Солженицына не издают не только потому, что это вредно советской власти, хотя это действительно так, потому что советской власти вредно все, что талантливо и в чем есть истина. Но дело не только в этом. Дело в том, что им самим сейчас не до советской власти. Не до того им. У этой власти нет концепции, нет перспективы. Она дошла в своем историческом развитии до совершенной исчерпанности, и ее интересует только, сохранит ли она сегодня, в этот час свое господство, свои привилегии, свое богатство, свою власть. Солженицына не печатают не из-за концепций, а потому что если будут печатать его, то кто же станет читать Кочетова и Федина, Софронова и Шкловского?
<…>
«Раковый корпус» не был напечатан по двум причинам: потому что после 1966 года советская власть стала возвращаться к своему обычному, то есть удушающему все живое, существованию, и потому, что произведения Солженицына, напечатанные на родине до 63-го года, носили гораздо более умеренный характер, чем два его романа, напечатанные за границей.

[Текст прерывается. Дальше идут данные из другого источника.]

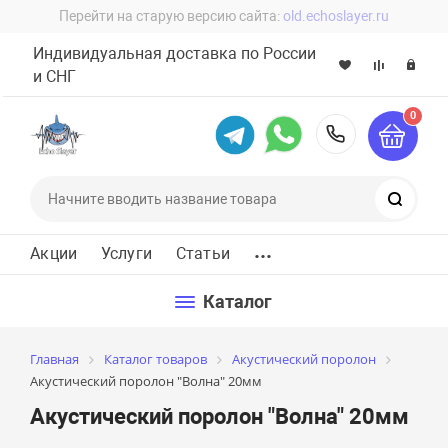
Перейти на старую версию сайта:
old.echoslayer.ru
Индивидуальная доставка по России
и СНГ
0
8 (800) 60
Поиск
...
Акции
Услуги
Статьи
Каталог
Главная
Каталог товаров
Акустический поролон
Акустический поролон "Волна" 20мм
Акустический поролон "Волна" 20мм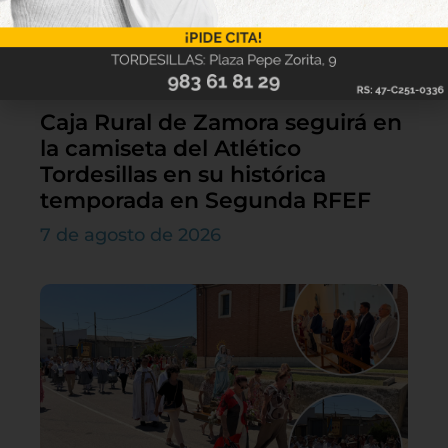
Caja Rural de Zamora seguirá en
la camiseta del Atlético
Tordesillas en su histórica
temporada en Segunda RFEF
7 de agosto de 2026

Решительное, безоговорочное осуждение власти было во всех произведениях Солженицына, напечатанных в Советском Союзе, но ни Иван Денисович, ни Матрена, ни Тверитинов, ни Лидия Георгиевна, ни другие герои не выступали активно против советской власти. Осуждение ее было в сюжете, в материале произведений, в их окраске, но только в «Раковом корпусе» и в «В круге первом» появился прямой политический протест.
В истории попыток напечатать «Раковый корпус» и «В круге первом» в Советском Союзе оба эти обстоятельства и сыграли решающую роль.
Дело не только в изменившемся времени, в решительном восстановлении культа, о чем уже не спорят сейчас даже откровенные дураки, называющие себя, конечно, не как-нибудь, а демократами и либералами, а в том, что «Раковый корпус» — это подлинное, замечательное произведение, из которого советской власти нечего извлечь. Из «Ивана Денисовича» можно, а из «Ракового корпуса» нельзя. Нельзя, потому что в нем нет того, что осуждалось на XX и XXII съездах, т. е. того, что связано с откровенными преступлениями сталинизма. Поэтому роман «В круге первом» (по существу, более страшное с точки зрения советской власти произведение, чем «Раковый корпус») имел больше надежд на издание: в нем — тюрьма, Сталин и другие откровенные советско-фашистские вещи, все-таки осужденные самой властью. А «Раковый корпус» — «настоящее художественное произведение, вскрывающее раковую опухоль нашего общества».
Раковая опухоль обычно неизлечима. И лучшие люди России уверены, что общество и государство современной России неизлечимо, что оно может только заражать вокруг себя, и оно заражает. Я знаю лишь три типа людей, которые думают иначе: темные, невежественные люди, советские государственные и общественные деятели и некоторые западные интеллигенты, — по отвратительному невежеству или по омерзительным корыстным соображениям, чаще всего не имеющим никакого отношения к этой несчастной стране.
Несмотря на то что в СССР «Раковый корпус» не напечатан как наиболее опасное произведение, он поразил бы людей меньше, чем «Иван Денисович». Это в первую очередь связано с тем, что «Иван Денисович» был первой книгой о самом страшном зле советской власти — о лагерях, с тем, что это была самая талантливая проза за тридцать лет.